The ANC is projected to garner as little as 40.5% of the vote, losing its majority for the first time since the end of apartheid in 1994. Only days before the election, a survey by research group Krutham showed that more than two-thirds of local and foreign fund managers expected the ANC to form an alliance with minor parties that would have little impact on its decision-making.

That’s no longer an option and investors are concerned it may turn to either or both the EFF and MKP, which is headed by former President Jacob Zuma. The rand has fallen 2% against the dollar since May 29, the most of 16 major currencies monitored by Bloomberg.

Those parties have called for the nationalization of mines and banks — policies that Nelson Mandela dropped before the advent of democracy in 1994 — and large increases in welfare payments. The EFF has demanded that its deputy leader, Floyd Shivambu, become finance minister, and an alliance with either would likely mean Ramaphosa’s departure.

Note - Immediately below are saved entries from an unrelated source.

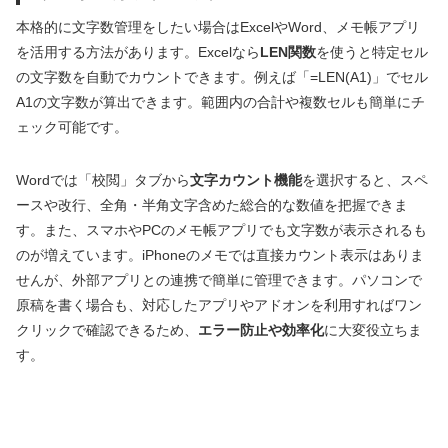
本格的に文字数管理をしたい場合はExcelやWord、メモ帳アプリ
を活用する方法があります。Excelなら
LEN関数
を使うと特定セル
の文字数を自動でカウントできます。例えば「=LEN(A1)」でセル
A1の文字数が算出できます。範囲内の合計や複数セルも簡単にチ
ェック可能です。
Wordでは「校閲」タブから
文字カウント機能
を選択すると、スペ
ースや改行、全角・半角文字含めた総合的な数値を把握できま
す。また、スマホやPCのメモ帳アプリでも文字数が表示されるも
のが増えています。iPhoneのメモでは直接カウント表示はありま
せんが、外部アプリとの連携で簡単に管理できます。パソコンで
原稿を書く場合も、対応したアプリやアドオンを利用すればワン
クリックで確認できるため、
エラー防止や効率化
に大変役立ちま
す。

“What I am hearing directly from some of the largest international investors, institutions is that there are three veils that they don’t want pierced,” said Colin Coleman, an adjunct professor at Columbia Business School and a former Goldman Sachs partner in South Africa. “First that the president stays in place, second the integrity of the National Treasury and the fiscal monetary authorities is maintained, and thirdly that the institutions of the constitution remain intact.”

Since taking power in 2018, Ramaphosa has forged a close alliance with the leaders of the country’s biggest companies. That’s led to an influx in investment into electricity generation that is helping ease crippling power cuts, the adoption of a blueprint that could boost private participation in the near-collapsed freight rail and port networks and amendments to immigration legislation that could ease a chronic skills shortage.

Ramaphosa has “been a critical role player and leader in overseeing this process of structural reform, the head of driving the partnership,” Kingston said. “It would be very risky to substitute him with anyone who doesn’t have the credibility and confidence of the market.”

With many of the initiatives yet to be implemented they’ve yet to meaningfully change the country’s economic trajectory and could easily be reversed.

Chief executives of South African companies including Sibanye Stillwater Ltd., Sanlam Ltd. and Sasol Ltd. have worked within the partnership as have leaders of the local units of Anglo American Plc and Toyota Motor Corp.

Bloomberg Terminal clients can click on ELEC ZA for more on South Africa’s elections.

“We are essentially where we are in terms of infrastructure collapse and state company failures because of an approach which has demonized business, and did not see it as a partner,” said Khulekani Mathe, chief executive officer-designate at Business Unity South Africa. “We need a government that espouses policies that recognize the role of the private sector, that’s not anti-business. We would hope that there would be a set of policy positions that the ANC would not be easily willing to give up.”